Cisco - San Francisco, CA
posted 4 months ago
The FedRAMP Site Reliability Engineer (SRE) role at Cisco ThousandEyes is pivotal in ensuring the reliability and performance of our Federal region's infrastructure and operations. This position is responsible for managing all aspects of the Federal region's platform, which includes availability, latency, performance, efficiency, change management, monitoring, emergency response, and capacity planning, with a strong emphasis on security.
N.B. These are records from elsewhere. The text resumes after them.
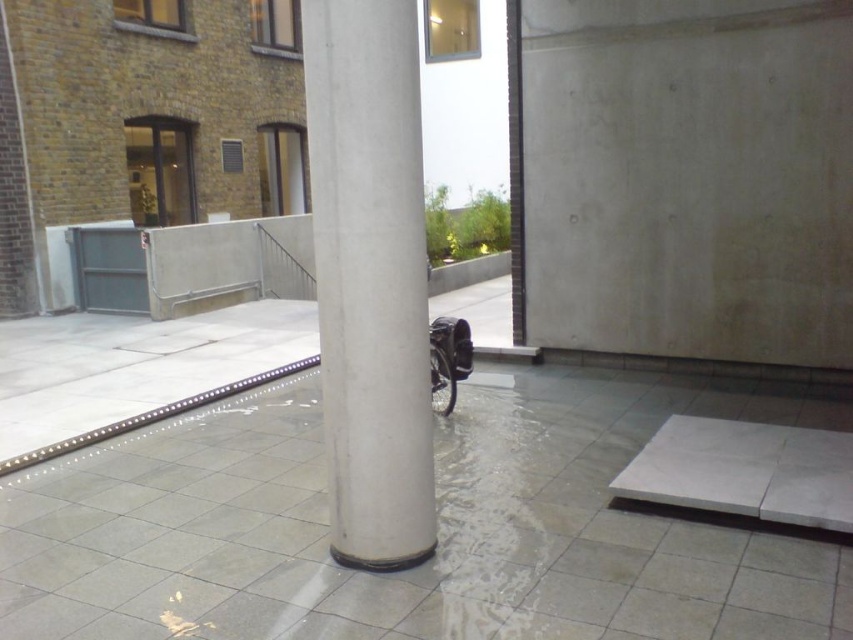 Which is behind, point (368, 74) or point (740, 449)?

The point (740, 449) is behind.

Which is in front, point (428, 397) or point (682, 428)?

Positioned in front is point (428, 397).

What do you see at coordinates (370, 276) in the screenshot?
I see `white smooth concrete pillar at center` at bounding box center [370, 276].

Locate an element on the screen. white smooth concrete pillar at center is located at coordinates (370, 276). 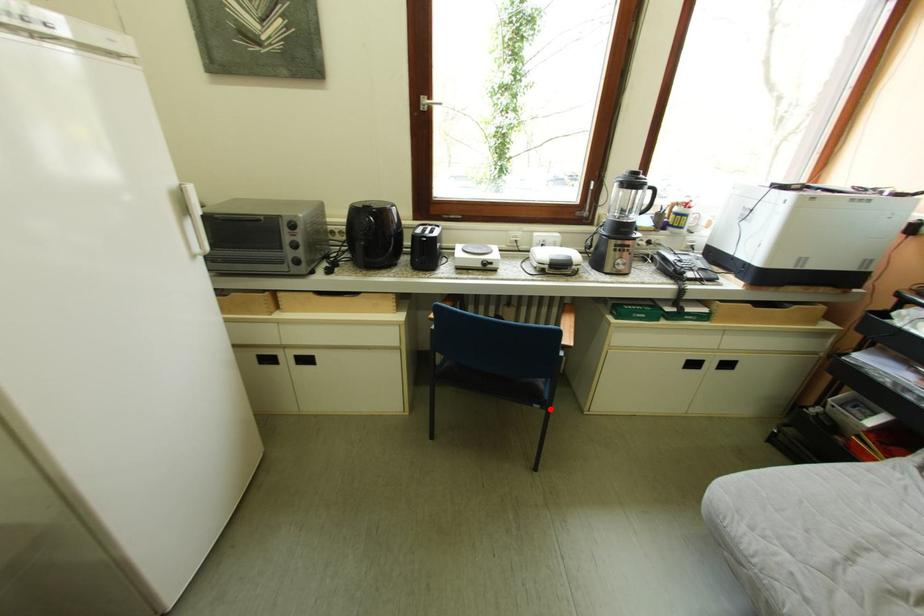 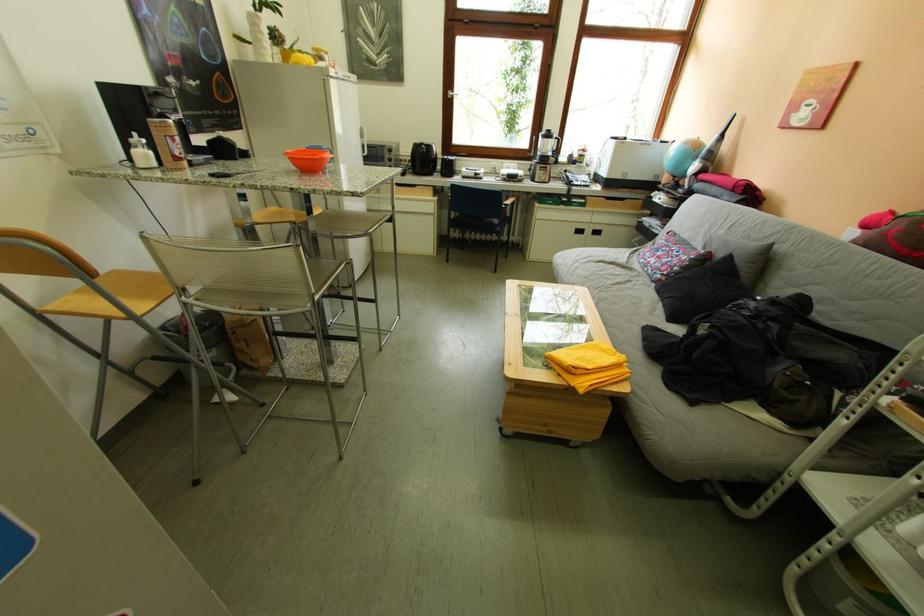 Find the pixel in the second image that matches the highlighted location in the first image.

(507, 238) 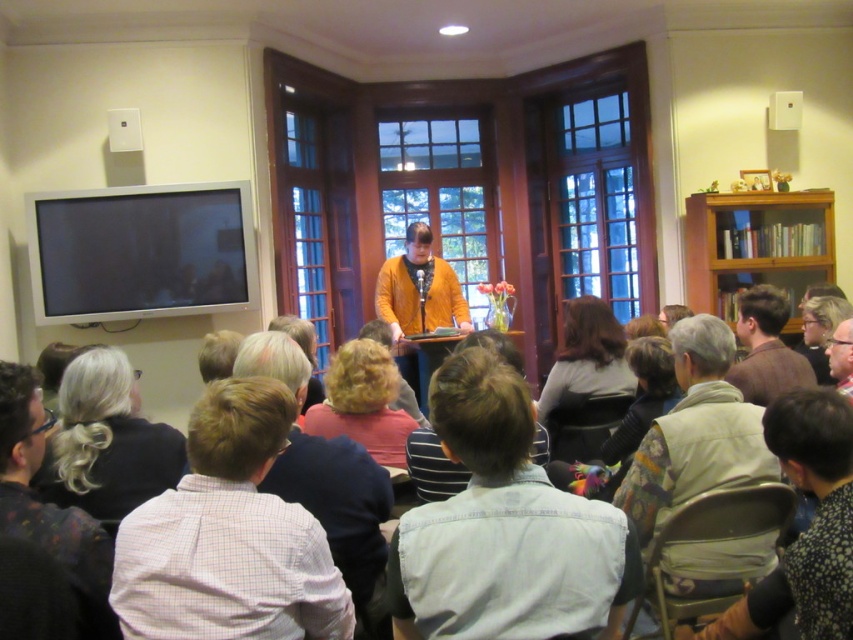 You are standing at the front of the room where the presentation is happening. You notice two points marked in the scene. Which point is closer to you, point (401, 593) or point (833, 316)?

Point (401, 593) is closer to the viewer than point (833, 316).

You are sitting in the front row of the presentation and notice two people in the audience. One is wearing a denim shirt at lower center and the other has light brown hair at lower right. From your perspective, which person is positioned more to the left?

The denim shirt at lower center is positioned to the left of light brown hair at lower right, so the denim shirt at lower center is more to the left. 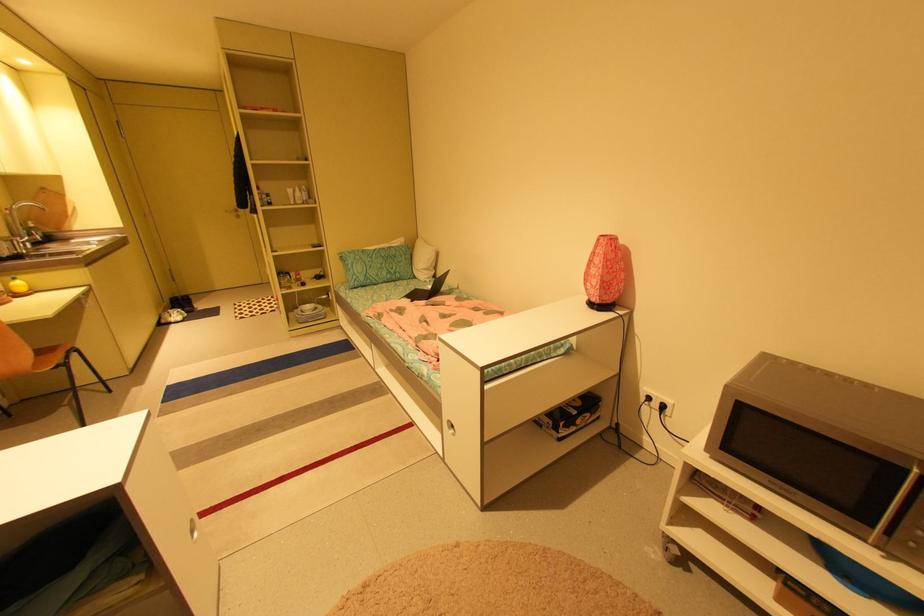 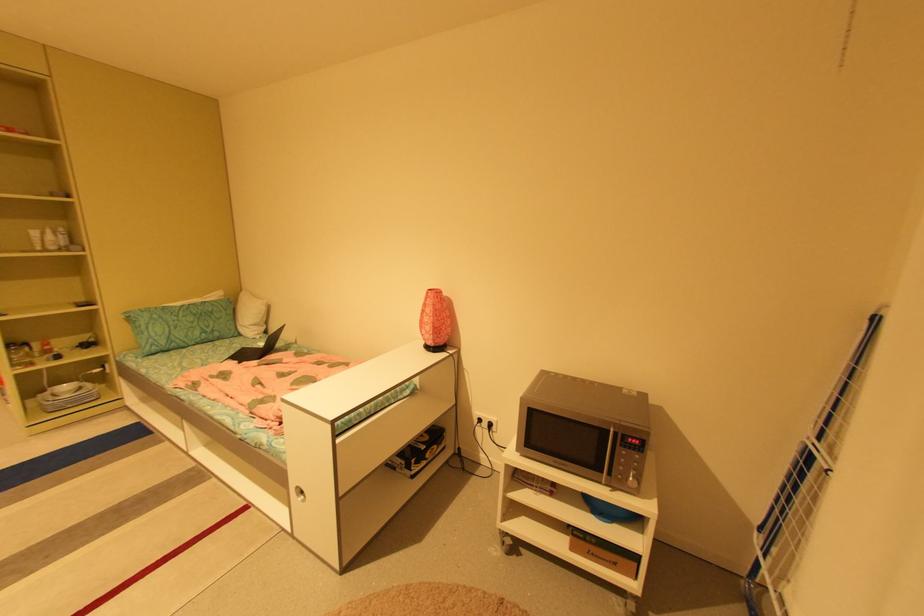 Question: The camera is either moving clockwise (left) or counter-clockwise (right) around the object. The first image is from the beginning of the video and the second image is from the end. Is the camera moving left or right when shooting the video?

Choices:
 (A) Left
 (B) Right

Answer: (A) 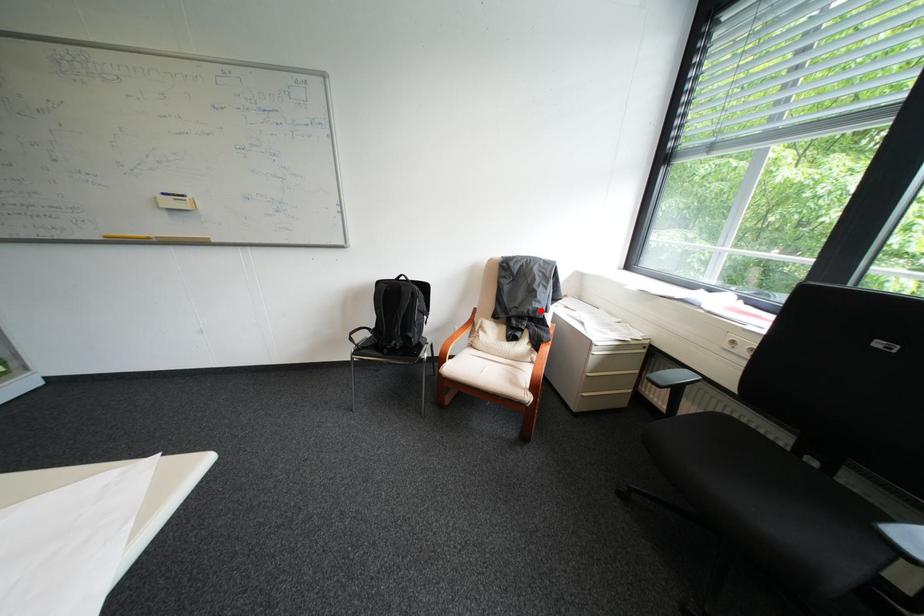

The SRE team operates under the principle of treating operations and infrastructure as code, which enhances the efficiency and effectiveness of our distributed team. As a Senior Site Reliability Engineer, you will be tasked with maintaining a robust and scalable infrastructure capable of handling a high volume of incoming data daily. You will collaborate closely with software engineers to design and optimize the ThousandEyes platform's infrastructure and services, ensuring they meet the highest standards for availability, latency, and performance. Your role will also involve the design, implementation, and management of FedRAMP-compliant infrastructure and systems, establishing processes for continuous monitoring, logging, and auditing to ensure compliance with FedRAMP controls. In addition, you will work alongside security teams to identify and remediate vulnerabilities, conduct security assessments, and implement necessary security controls. You will be responsible for designing and implementing dynamic infrastructure solutions that support the growth and scaling of our platform, particularly in multi-region environments. Your expertise in automation will be crucial in enabling our infrastructure and platforms to scale effortlessly, with a special focus on FedRAMP systems. Staying updated on industry best practices, evolving security threats, and changes to FedRAMP guidelines will be essential to improving the security posture of our systems. This role also includes designing, deploying, and maintaining cloud-native services in AWS that are elastic and resilient to failure, participating in incident response, and contributing to our 24x7 on-call rotation. Capacity planning for the infrastructure and platform will be a key responsibility, helping teams prepare for future growth.